DIRECTIONS:
Could you write out every record below exactly, leaving the pictures out?

SUPPLIED MATERIAL:

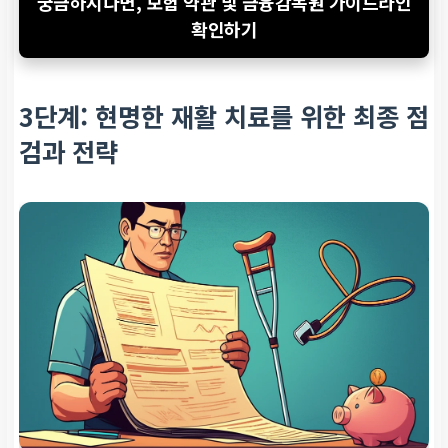
궁금하시다면, 보험 약관 및 금융감독원 가이드라인
확인하기
3단계: 현명한 재활 치료를 위한 최종 점
검과 전략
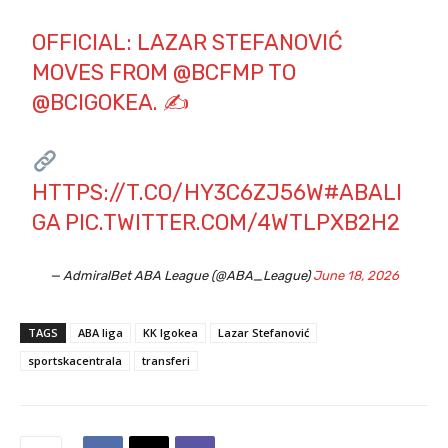
OFFICIAL: LAZAR STEFANOVIĆ
MOVES FROM
@BCFMP
TO
@BCIGOKEA
. ✍️
HTTPS://T.CO/HY3C6ZJ56W
#ABALI
GA
PIC.TWITTER.COM/4WTLPXB2H2
— AdmiralBet ABA League (@ABA_League)
June 18, 2026
TAGS
ABA liga
KK Igokea
Lazar Stefanović
sportskacentrala
transferi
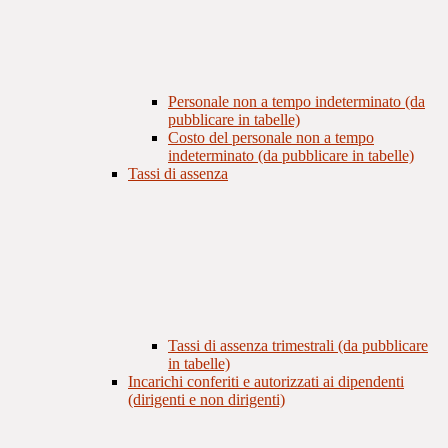
Personale non a tempo indeterminato (da
pubblicare in tabelle)
Costo del personale non a tempo
indeterminato (da pubblicare in tabelle)
Tassi di assenza
Tassi di assenza trimestrali (da pubblicare
in tabelle)
Incarichi conferiti e autorizzati ai dipendenti
(dirigenti e non dirigenti)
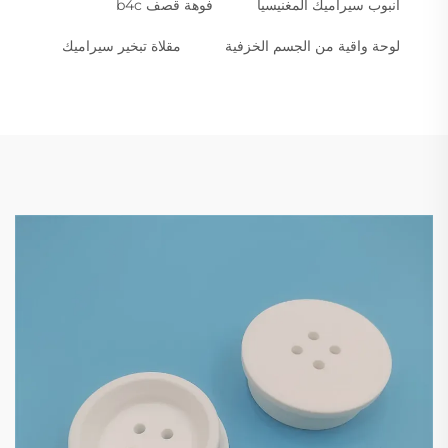
أنبوب سيراميك المغنيسيا
فوهة قصف b4c
لوحة واقية من الجسم الخزفية
مقلاة تبخير سيراميك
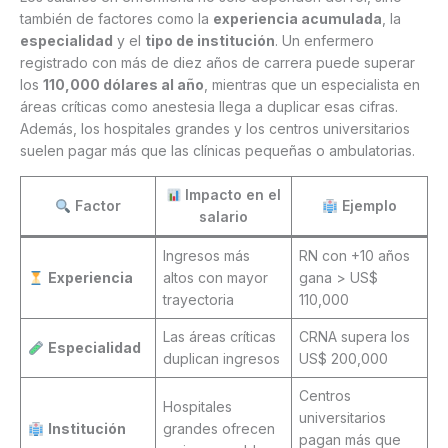
también de factores como la
experiencia acumulada
, la
especialidad
y el
tipo de institución
. Un enfermero
registrado con más de diez años de carrera puede superar
los
110,000 dólares al año
, mientras que un especialista en
áreas críticas como anestesia llega a duplicar esas cifras.
Además, los hospitales grandes y los centros universitarios
suelen pagar más que las clínicas pequeñas o ambulatorias.
Impacto en el
Factor
Ejemplo
salario
Ingresos más
RN con +10 años
Experiencia
altos con mayor
gana > US$
trayectoria
110,000
Las áreas críticas
CRNA supera los
Especialidad
duplican ingresos
US$ 200,000
Centros
Hospitales
universitarios
Institución
grandes ofrecen
pagan más que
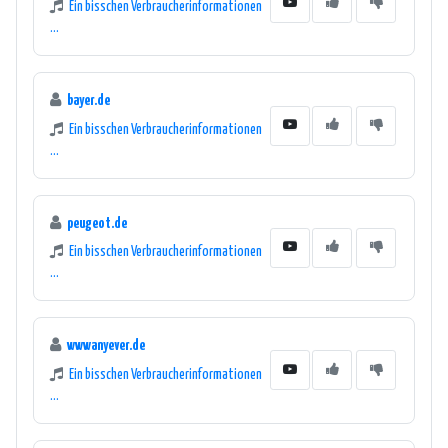
Ein bisschen Verbraucherinformationen
...
bayer.de
Ein bisschen Verbraucherinformationen
...
peugeot.de
Ein bisschen Verbraucherinformationen
...
wwwanyever.de
Ein bisschen Verbraucherinformationen
...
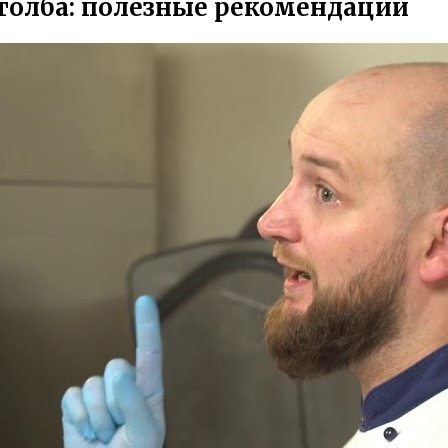
столба: полезные рекомендации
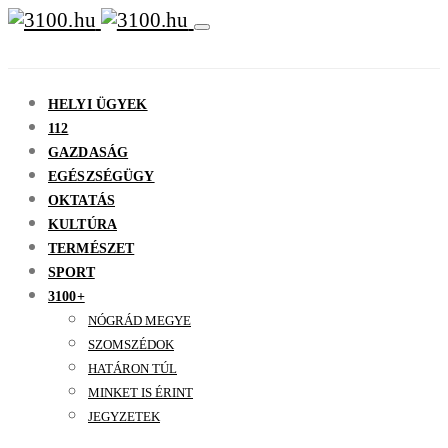
HELYI ÜGYEK
112
GAZDASÁG
EGÉSZSÉGÜGY
OKTATÁS
KULTÚRA
TERMÉSZET
SPORT
3100+
NÓGRÁD MEGYE
SZOMSZÉDOK
HATÁRON TÚL
MINKET IS ÉRINT
JEGYZETEK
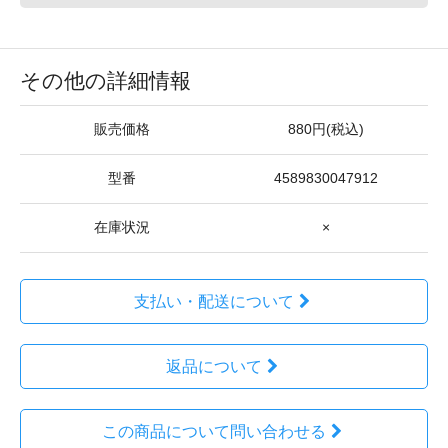
その他の詳細情報
販売価格
880円(税込)
型番
4589830047912
在庫状況
×
支払い・配送について
返品について
この商品について問い合わせる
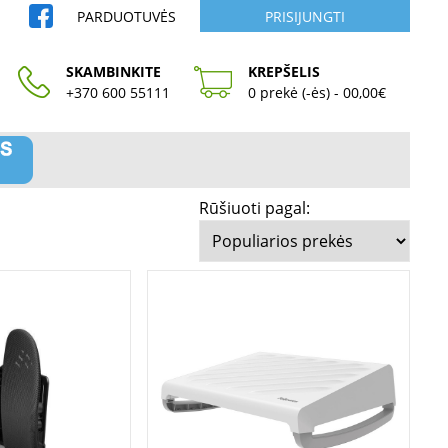
PARDUOTUVĖS
PRISIJUNGTI
SKAMBINKITE
KREPŠELIS
+370 600 55111
0 prekė (-ės) - 00,00€
Rūšiuoti pagal:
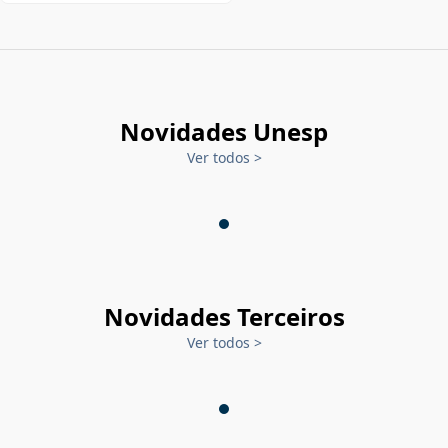
Novidades Unesp
Ver todos
>
Novidades Terceiros
Ver todos
>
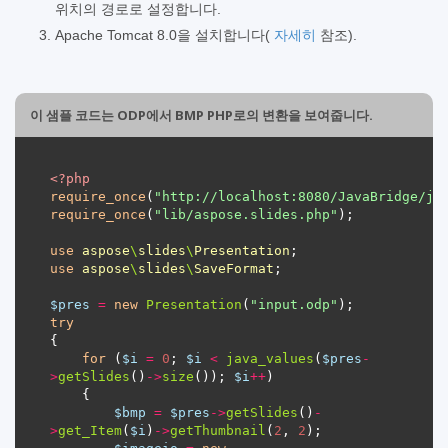
위치의 경로로 설정합니다.
Apache Tomcat 8.0을 설치합니다(
자세히
참조).
이 샘플 코드는 ODP에서 BMP PHP로의 변환을 보여줍니다.
<?
php
require_once
(
"http://localhost:8080/JavaBridge/ja
require_once
(
"lib/aspose.slides.php"
use
aspose
\
slides
\
Presentation
use
aspose
\
slides
\
SaveFormat
$pres
=
new
Presentation
(
"input.odp"
try
for
 (
$i
=
0
; 
$i
<
java_values
(
$pres
-
>
getSlides
()
->
size
()); 
$i
++
$bmp
=
$pres
->
getSlides
()
-
>
get_Item
(
$i
)
->
getThumbnail
(
2
, 
2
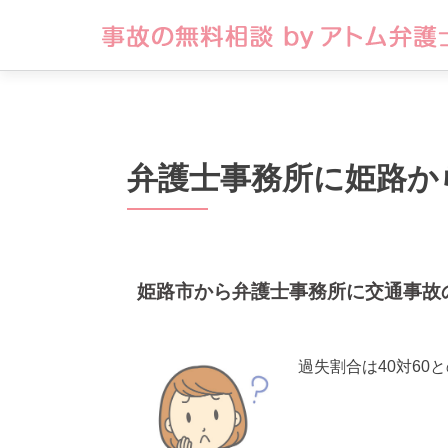
弁護士事務所に姫路か
姫路市から弁護士事務所に交通事故
過失割合は40対60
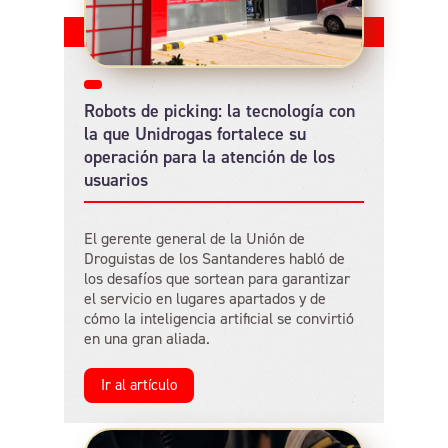
Robots de picking: la tecnología con
la que Unidrogas fortalece su
operación para la atención de los
usuarios
El gerente general de la Unión de
Droguistas de los Santanderes habló de
los desafíos que sortean para garantizar
el servicio en lugares apartados y de
cómo la inteligencia artificial se convirtió
en una gran aliada.
Ir al artículo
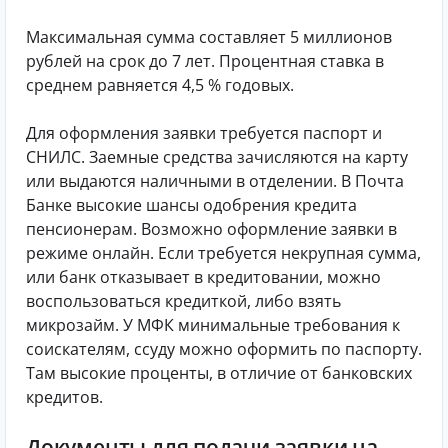
Максимальная сумма составляет 5 миллионов
рублей на срок до 7 лет. Процентная ставка в
среднем равняется 4,5 % годовых.
Для оформления заявки требуется паспорт и
СНИЛС. Заемные средства зачисляются на карту
или выдаются наличными в отделении. В Почта
Банке высокие шансы одобрения кредита
пенсионерам. Возможно оформление заявки в
режиме онлайн. Если требуется некрупная сумма,
или банк отказывает в кредитовании, можно
воспользоваться кредиткой, либо взять
микрозайм. У МФК минимальные требования к
соискателям, ссуду можно оформить по паспорту.
Там высокие проценты, в отличие от банковских
кредитов.
Документы для подачи заявки на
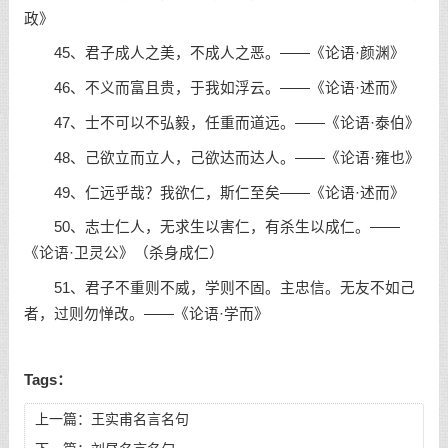
政》
45、君子成人之美，不成人之恶。——《论语·颜渊》
46、不义而富且贵，于我如浮云。——《论语·述而》
47、士不可以不弘毅，任重而道远。——《论语·泰伯》
48、己欲立而立人，己欲达而达人。——《论语·雍也》
49、仁远乎哉？我欲仁，斯仁至矣——《论语·述而》
50、志士仁人，无求生以害仁，有杀生以成仁。——
《论语·卫灵公》（杀身成仁）
51、君子不重则不威，学则不固。主忠信。无友不如己
者，过则勿惮改。——《论语·学而》
Tags：
上一篇：
王实甫名言名句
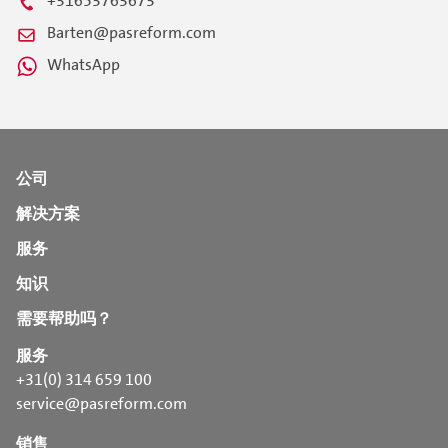
+31653763673
Barten@pasreform.com
WhatsApp
公司
解决方案
服务
知识
需要帮助吗？
服务
+31(0) 314 659 100
service@pasreform.com
销售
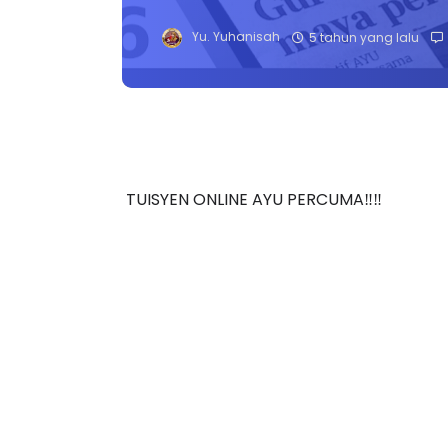
Yu. Yuhanisah
5 tahun yang lalu
TUISYEN ONLINE AYU PERCUMA‼️‼️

RESPONSE BOX:
궁금하시다면, 보험 약관 및 금융감독원 가이드라인
확인하기
3단계: 현명한 재활 치료를 위한 최종 점
검과 전략
OFFICIAL: LAZAR STEFANOVIĆ
MOVES FROM
@BCFMP
TO
@BCIGOKEA
. ✍️
HTTPS://T.CO/HY3C6ZJ56W
#ABALI
GA
PIC.TWITTER.COM/4WTLPXB2H2
— AdmiralBet ABA League (@ABA_League)
June 18, 2026
TAGS
ABA liga
KK Igokea
Lazar Stefanović
sportskacentrala
transferi
Personale non a tempo indeterminato (da
pubblicare in tabelle)
Costo del personale non a tempo
indeterminato (da pubblicare in tabelle)
Tassi di assenza
Tassi di assenza trimestrali (da pubblicare
in tabelle)
Incarichi conferiti e autorizzati ai dipendenti
(dirigenti e non dirigenti)
أنبوب سيراميك المغنيسيا
فوهة قصف b4c
لوحة واقية من الجسم الخزفية
مقلاة تبخير سيراميك
también de factores como la
experiencia acumulada
, la
especialidad
y el
tipo de institución
. Un enfermero
registrado con más de diez años de carrera puede superar
los
110,000 dólares al año
, mientras que un especialista en
áreas críticas como anestesia llega a duplicar esas cifras.
Además, los hospitales grandes y los centros universitarios
suelen pagar más que las clínicas pequeñas o ambulatorias.
Impacto en el
Factor
Ejemplo
salario
Ingresos más
RN con +10 años
Experiencia
altos con mayor
gana > US$
trayectoria
110,000
Las áreas críticas
CRNA supera los
Especialidad
duplican ingresos
US$ 200,000
Centros
Hospitales
universitarios
Institución
grandes ofrecen
pagan más que
Ein bisschen Verbraucherinformationen
...
bayer.de
Ein bisschen Verbraucherinformationen
...
peugeot.de
Ein bisschen Verbraucherinformationen
...
wwwanyever.de
Ein bisschen Verbraucherinformationen
...
столба: полезные рекомендации
HELYI ÜGYEK
112
GAZDASÁG
EGÉSZSÉGÜGY
OKTATÁS
KULTÚRA
TERMÉSZET
SPORT
3100+
NÓGRÁD MEGYE
SZOMSZÉDOK
HATÁRON TÚL
MINKET IS ÉRINT
JEGYZETEK
その他の詳細情報
販売価格
880円(税込)
型番
4589830047912
在庫状況
×
支払い・配送について
返品について
この商品について問い合わせる
PARDUOTUVĖS
PRISIJUNGTI
SKAMBINKITE
KREPŠELIS
+370 600 55111
0 prekė (-ės) - 00,00€
Rūšiuoti pagal:
Novidades Unesp
Ver todos
>
Novidades Terceiros
Ver todos
>
위치의 경로로 설정합니다.
Apache Tomcat 8.0을 설치합니다(
자세히
참조).
이 샘플 코드는 ODP에서 BMP PHP로의 변환을 보여줍니다.
<?
php
require_once
(
"http://localhost:8080/JavaBridge/ja
require_once
(
"lib/aspose.slides.php"
use
aspose
\
slides
\
Presentation
use
aspose
\
slides
\
SaveFormat
$pres
=
new
Presentation
(
"input.odp"
try
for
 (
$i
=
0
; 
$i
<
java_values
(
$pres
-
>
getSlides
()
->
size
()); 
$i
++
$bmp
=
$pres
->
getSlides
()
-
>
get_Item
(
$i
)
->
getThumbnail
(
2
, 
2
弁護士事務所に姫路か
姫路市から弁護士事務所に交通事故
過失割合は40対60
Robots de picking: la tecnología con
la que Unidrogas fortalece su
operación para la atención de los
usuarios
El gerente general de la Unión de
Droguistas de los Santanderes habló de
los desafíos que sortean para garantizar
el servicio en lugares apartados y de
cómo la inteligencia artificial se convirtió
en una gran aliada.
Ir al artículo
Максимальная сумма составляет 5 миллионов
рублей на срок до 7 лет. Процентная ставка в
среднем равняется 4,5 % годовых.
Для оформления заявки требуется паспорт и
СНИЛС. Заемные средства зачисляются на карту
или выдаются наличными в отделении. В Почта
Банке высокие шансы одобрения кредита
пенсионерам. Возможно оформление заявки в
режиме онлайн. Если требуется некрупная сумма,
или банк отказывает в кредитовании, можно
воспользоваться кредиткой, либо взять
микрозайм. У МФК минимальные требования к
соискателям, ссуду можно оформить по паспорту.
Там высокие проценты, в отличие от банковских
кредитов.
Документы для подачи заявки на
政》
45、君子成人之美，不成人之恶。——《论语·颜渊》
46、不义而富且贵，于我如浮云。——《论语·述而》
47、士不可以不弘毅，任重而道远。——《论语·泰伯》
48、己欲立而立人，己欲达而达人。——《论语·雍也》
49、仁远乎哉？我欲仁，斯仁至矣——《论语·述而》
50、志士仁人，无求生以害仁，有杀生以成仁。——
《论语·卫灵公》（杀身成仁）
51、君子不重则不威，学则不固。主忠信。无友不如己
者，过则勿惮改。——《论语·学而》
Tags：
上一篇：
王实甫名言名句
+31653763673
Barten@pasreform.com
WhatsApp
公司
解决方案
服务
知识
需要帮助吗？
服务
+31(0) 314 659 100
service@pasreform.com
销售
Yu. Yuhanisah
5 tahun yang lalu
TUISYEN ONLINE AYU PERCUMA‼️‼️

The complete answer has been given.